Enhancing ASP.NET Framework

  • Thread starter Dmitriy Zakharov
  • Start date
D

Dmitriy Zakharov

Hi Everyone,

You know how we have cache objects at different levels in ASP.NET.

For example, there is one at application level (Cache) and one at user level
(Session).

How about having one at page level ? I understand it can be done manually,
but why not embed it into the Framework ?

Any ideas ?

Dmitriy.
 
P

Patrice

You could use System.Web.HttpContext.Current.Items that is kept for the HTTP
request lifetime...

Patrice
 
P

Patrice

You may still want to explain your exact need. I don't really see what you
meant by "caching" at the page level.

IMO :
1 - for the request, you have items as previously posted
2 - for the page you can also cache the page content or fragments. Is this
what you meant ?
3 - caching objects themselves at the page level ? I don't really see what
you mean. You could use the Cache anyway using the page path.

I believe you are rather looking for 2 ?

Patrice

--
 
K

Kevin Spencer

Yeah, maybe they could put in some hidden form field where you could cache
data in the page.
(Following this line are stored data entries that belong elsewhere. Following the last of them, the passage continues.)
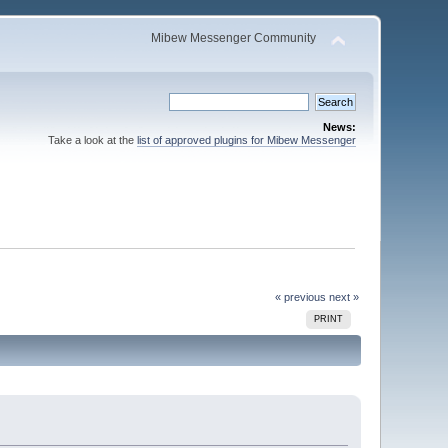
Mibew Messenger Community
News:
Take a look at the
list of approved plugins for Mibew Messenger
« previous
next »
PRINT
They could call it ViewState.

--
HTH,
Kevin Spencer
..Net Developer
Microsoft MVP
Big things are made up
of lots of little things.
 
G

Guest

Would really be cool isn't it? :)

Kevin Spencer said:
Yeah, maybe they could put in some hidden form field where you could cache
data in the page. They could call it ViewState.

--
HTH,
Kevin Spencer
..Net Developer
Microsoft MVP
Big things are made up
of lots of little things.
 
D

Dmitriy Zakharov

I'm not looking for output caching. I'm looking to persist some page-level
state on the server.

I have a page, which is an editor for a large dataset. I prefer to keep this
dataset in server's memory.

Any suggestions, except Cache and Session objects ?
 
D

Dmitriy Zakharov

ViewState is a hidden field on a form that stores anything as BASE64
encoded. The state information is bounced between client and server.
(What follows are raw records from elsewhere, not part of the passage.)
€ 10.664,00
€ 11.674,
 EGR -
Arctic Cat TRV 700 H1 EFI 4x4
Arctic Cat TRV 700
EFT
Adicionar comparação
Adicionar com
Its a good idea to store small non-critical objects in a ViewState.

Any ideas on bigger objects or sensitive information ?

Will you store temporary balance of someone's bank account in a client-side
ViewState ?
 
S

Scott Allen

Hi Dmitriy:

I think the chosen terminology caused some confusion. When you asked
for a technique to "cache page-level state", we assumed you meant
information that only needed to be around for the duration of the page
request. On the server side, the logical container for this would be
the HttpContext Item collection.

What I think you are looking for is really session state caching,
because it sounds like you need the information to outlive the
lifetime of a single page request and be available the next time the
client hits a page to get the editable DataSet object. In this case,
Session and Cache are the two built in mechanisms to keep state on the
server. The difference being that with cache, you'd have to scope the
entry to a specific user by keeping a user identifier in the cache
key.

HTH,
 
P

Patrice

You could also persists this to a file. Do you need such a large dataset for
edition or could the user select a smaller chunk before editing ?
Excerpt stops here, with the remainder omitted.